» Task objective
Reproduce word for word, from the entries below, the line with "You are a GUI", the line with "Über uns (927, 14)", and every line between them, and nothing more.

» Input records
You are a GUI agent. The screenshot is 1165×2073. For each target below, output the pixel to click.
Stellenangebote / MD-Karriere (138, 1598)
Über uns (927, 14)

==

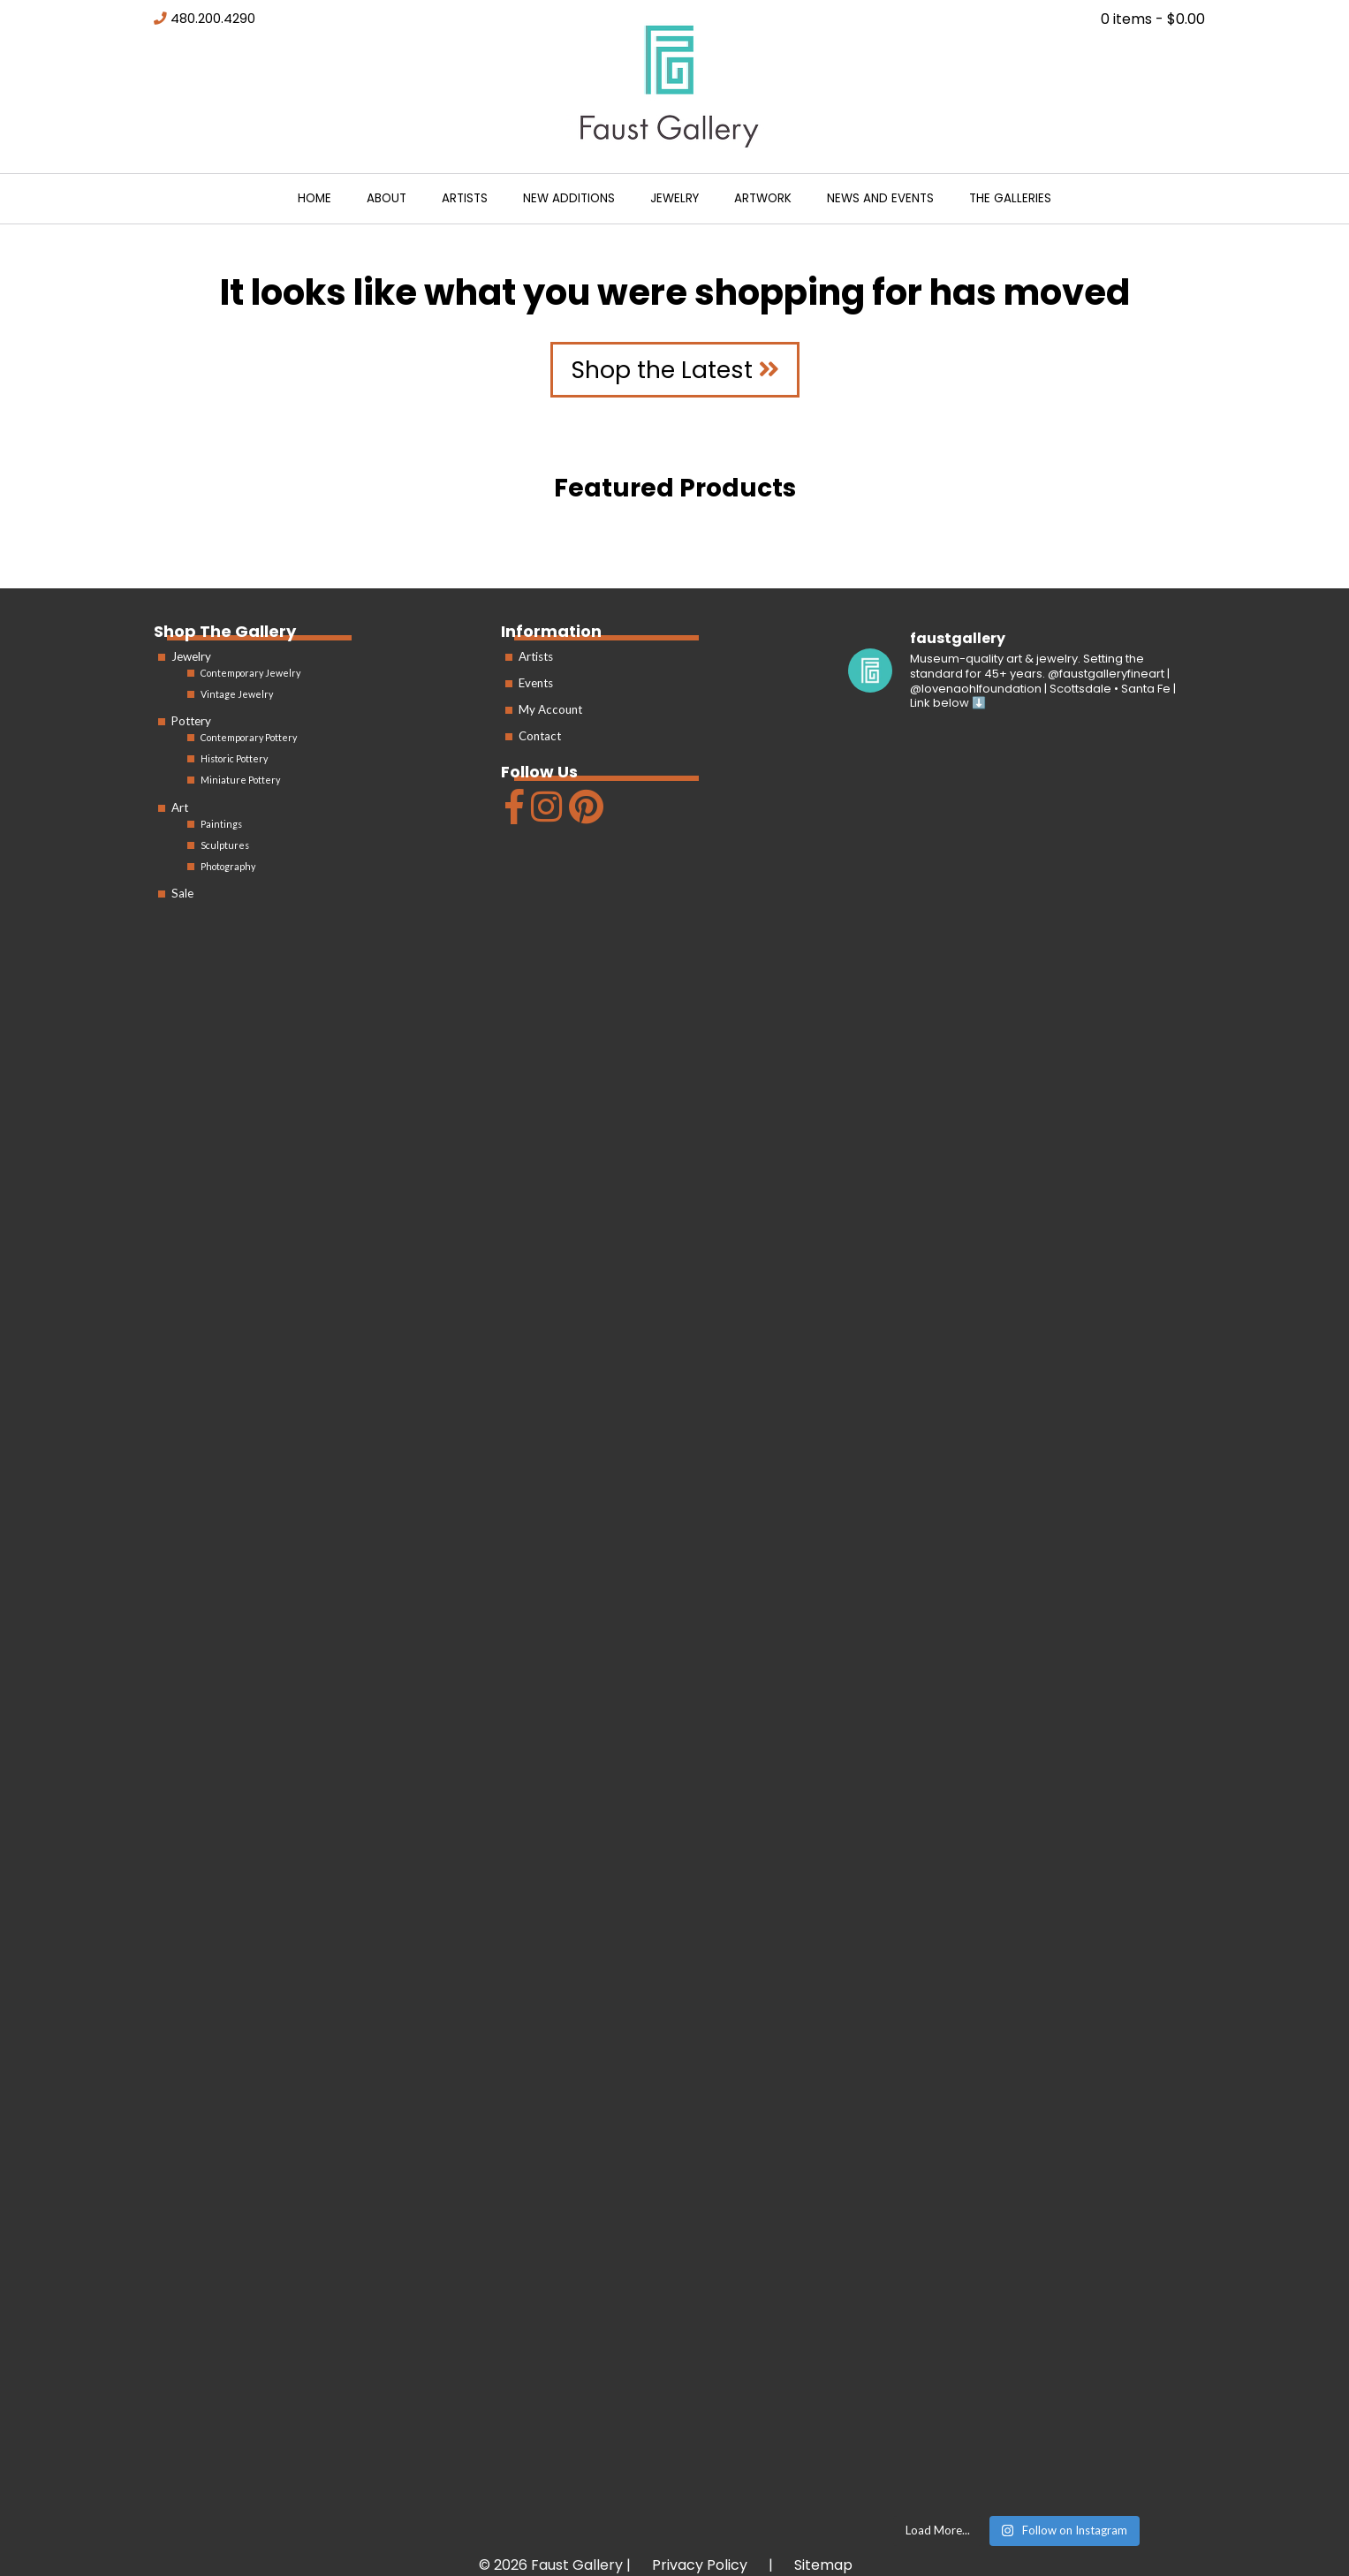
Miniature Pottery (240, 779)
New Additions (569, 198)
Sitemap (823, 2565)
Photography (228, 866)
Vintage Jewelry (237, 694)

---

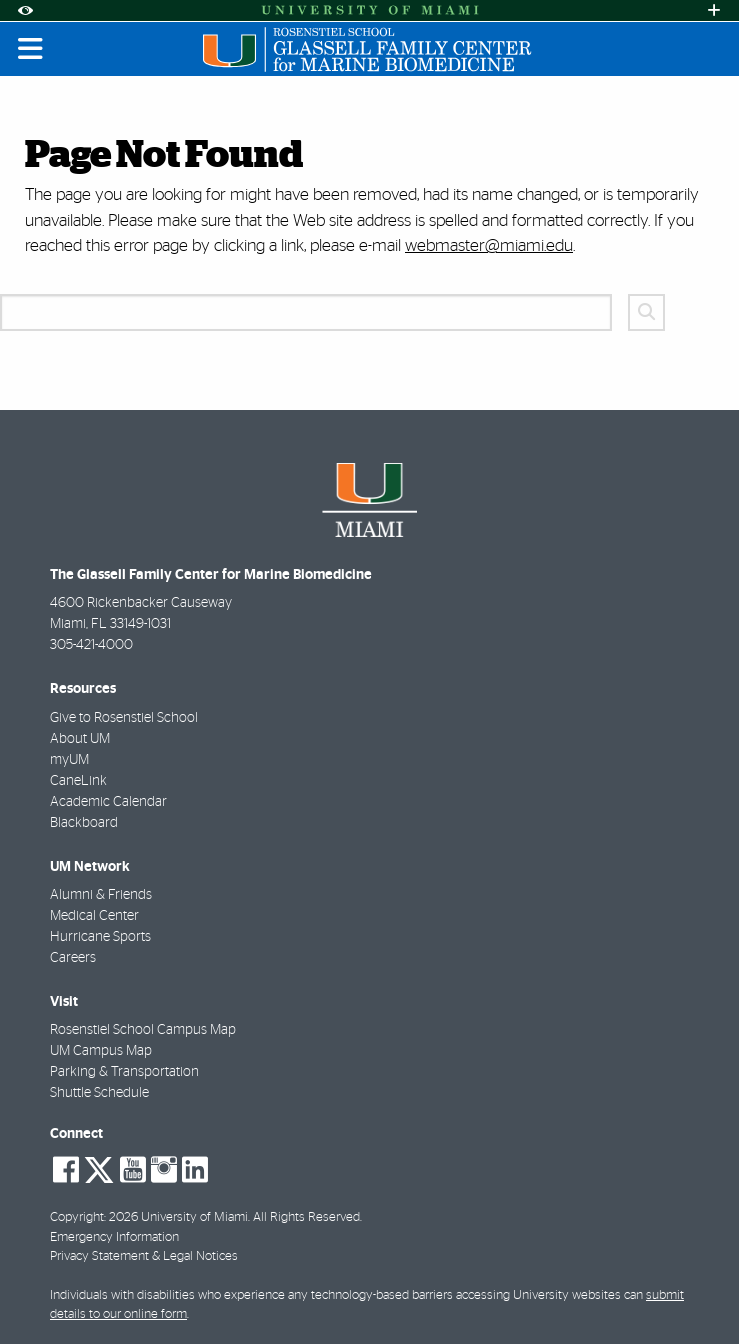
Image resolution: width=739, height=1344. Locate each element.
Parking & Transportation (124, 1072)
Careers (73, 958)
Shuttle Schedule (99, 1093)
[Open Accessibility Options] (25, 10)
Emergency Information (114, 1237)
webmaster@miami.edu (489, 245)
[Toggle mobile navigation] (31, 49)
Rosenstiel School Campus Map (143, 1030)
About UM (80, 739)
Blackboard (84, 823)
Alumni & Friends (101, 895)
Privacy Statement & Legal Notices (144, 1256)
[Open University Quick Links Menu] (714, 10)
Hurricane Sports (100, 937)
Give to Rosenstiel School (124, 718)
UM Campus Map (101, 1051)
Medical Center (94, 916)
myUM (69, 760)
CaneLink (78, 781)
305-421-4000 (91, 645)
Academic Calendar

» Result of the exercise
You are a GUI agent. The screenshot is 1165×2073. For each target below, output the pixel to click.
Stellenangebote / MD-Karriere (138, 1598)
Über uns (927, 14)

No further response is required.